Hacker News new | ask | show | jobs
by niggler 4913 days ago
Where's the love for awk? It has been tucked away in a sub item but doesn't deserve first class status?
3 comments

That whole "find -ls | awk" is wicked slow anyway; try wc and xargs...

  $ time find -ls | awk '{s += $7} END {print s}'
  15970582120

  real	0m27.721s
  user	0m1.256s
  sys	0m1.780s

  $ time find | xargs wc -c 2> /dev/null | tail -1
  604260969 total

  real	0m0.332s
  user	0m0.068s
  sys	0m0.204s
The standard disclaimer on find | xargs: you should use -print0 and -0 to avoid problems with files with whitespace in their names, i.e.

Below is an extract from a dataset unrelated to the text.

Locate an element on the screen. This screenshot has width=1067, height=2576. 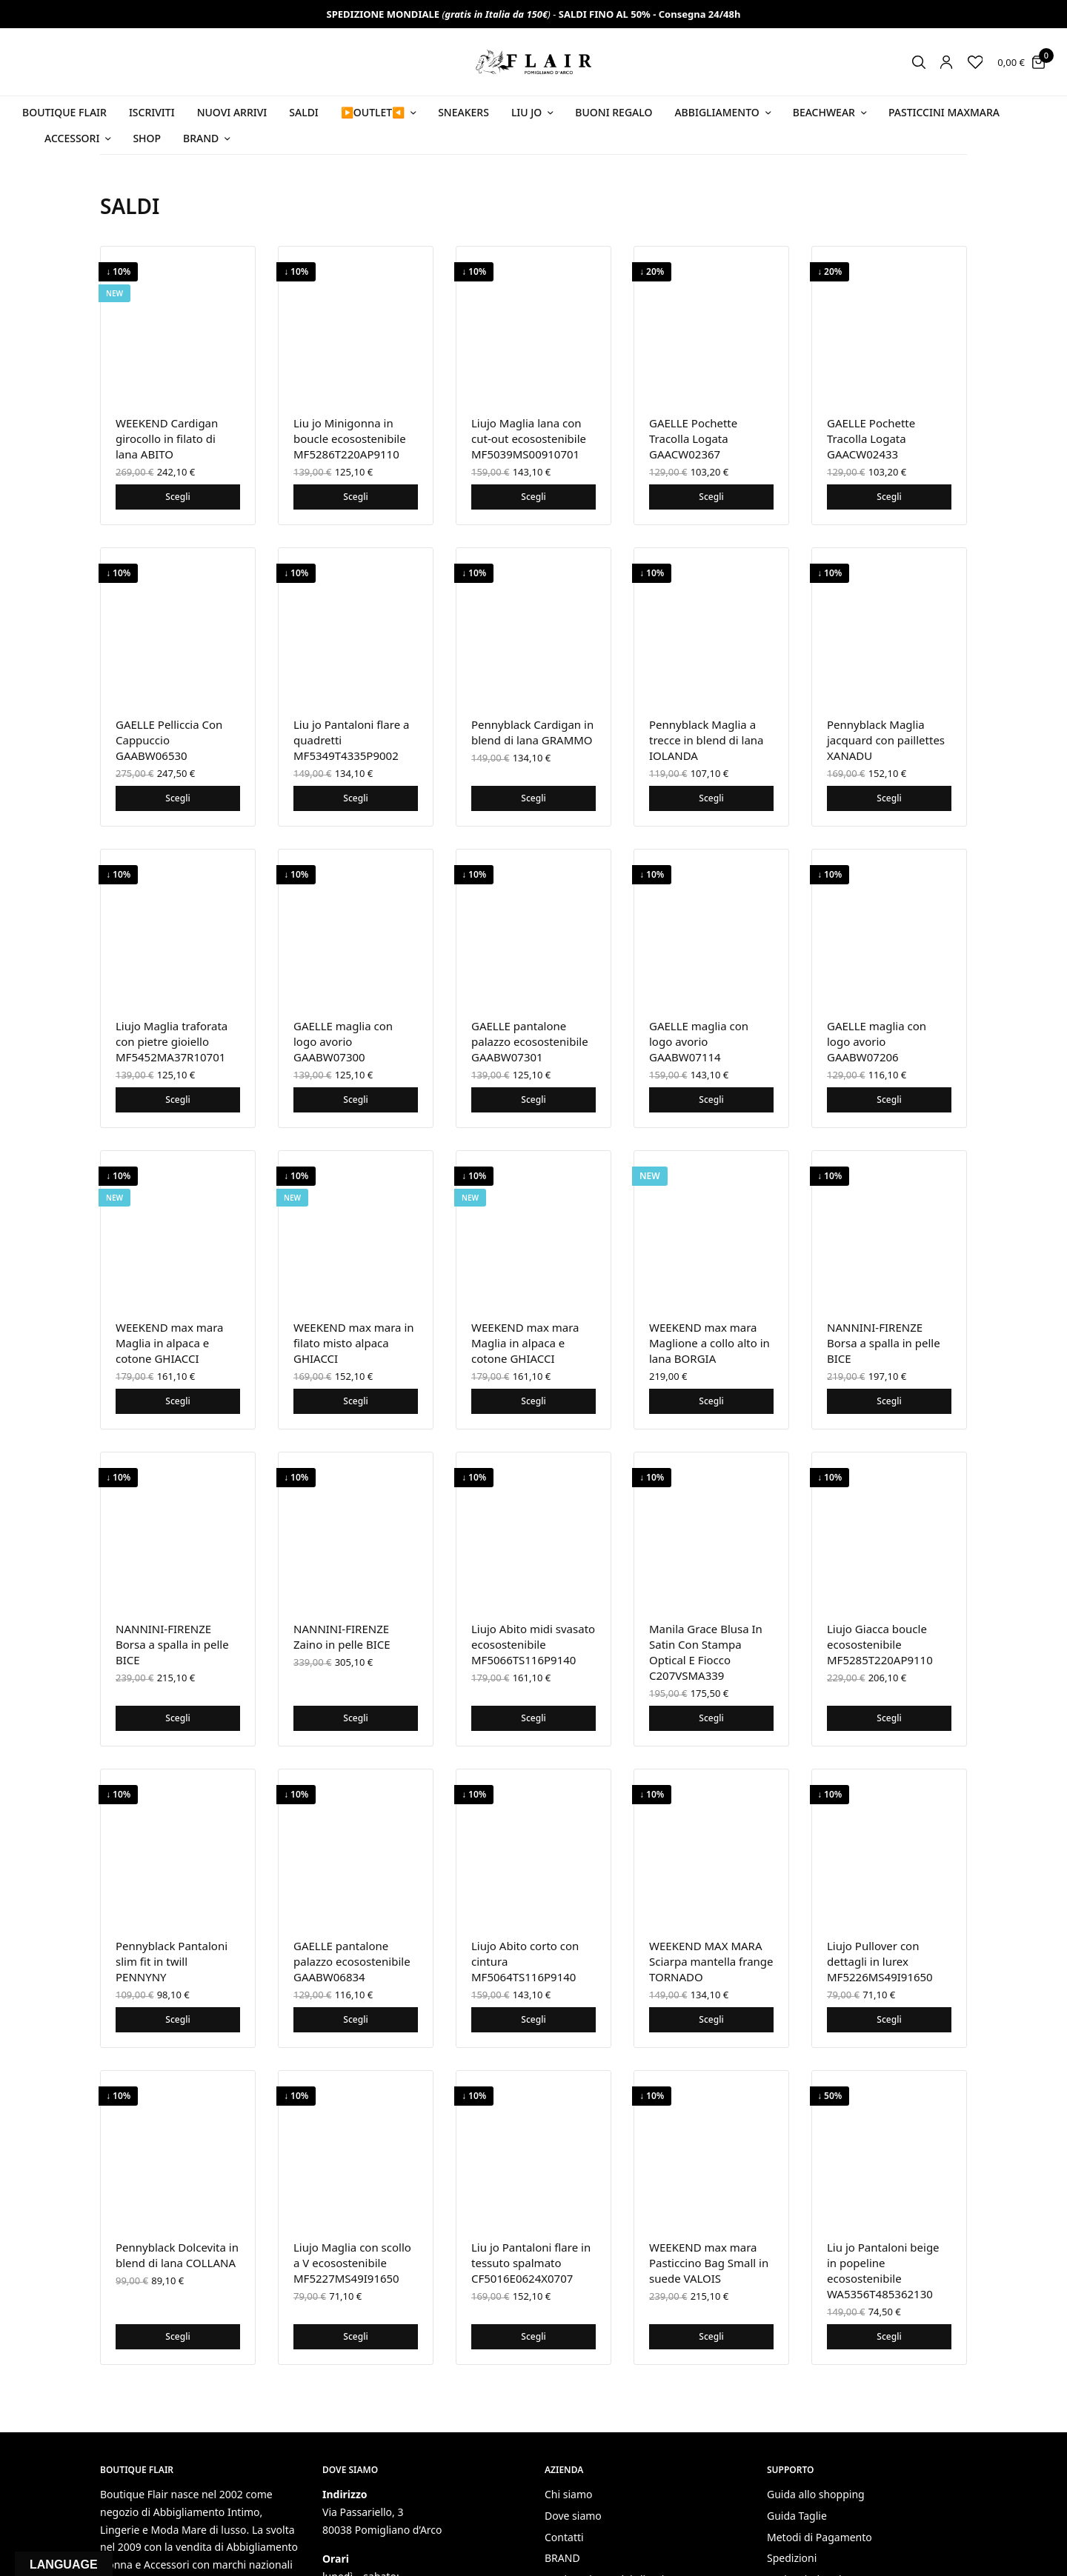
GAELLE Pochette Tracolla Logata GAACW02367 is located at coordinates (693, 438).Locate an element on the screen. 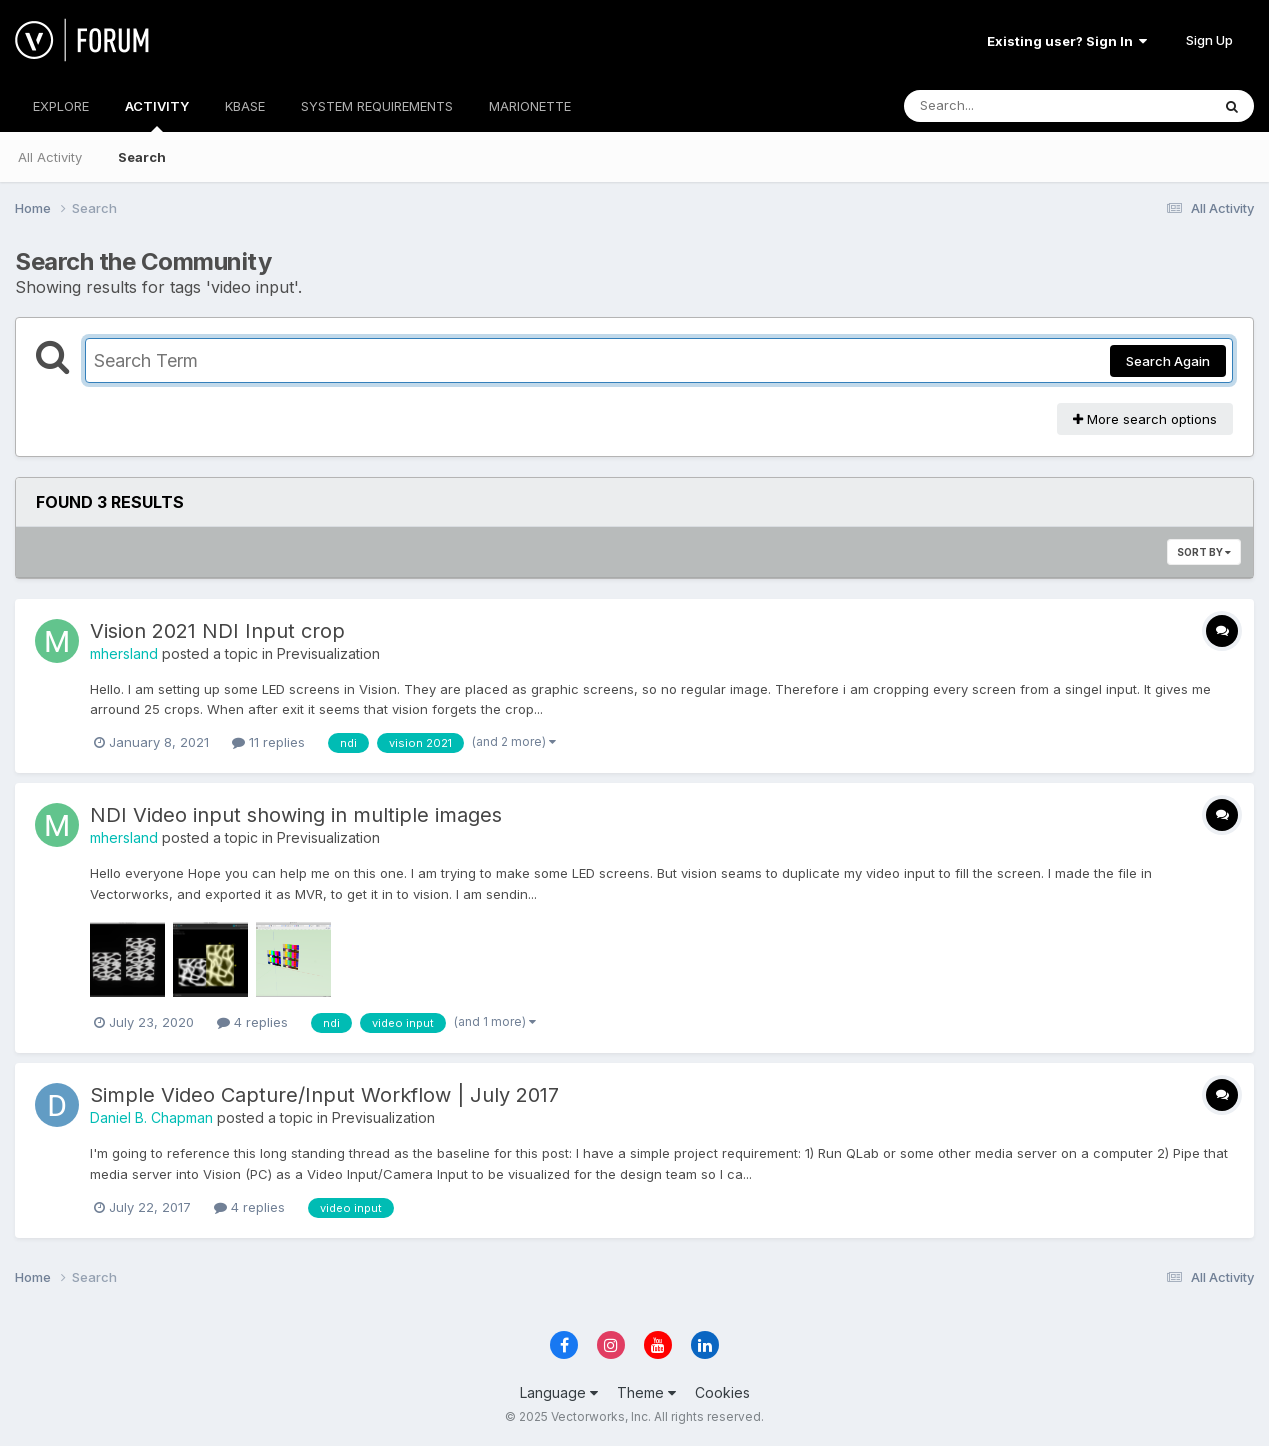  11 replies is located at coordinates (268, 742).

   $ find -print0 | xargs -0 wc -c 2> /dev/null | tail -1
(Also, many uses of find | xargs can be replaced with -exec cmd {} \; or -exec cmd {} +, e.g.

  $ find -exec wc -c {} + 2> /dev/null | tail -1
although this isn't much faster in this case.)
You sure that's not because of memory swapping? Once warmed up the awk command is much faster for me.

Also, the results are different - though I'm too lazy to figure out why right now :)

You need to filter out directory entries.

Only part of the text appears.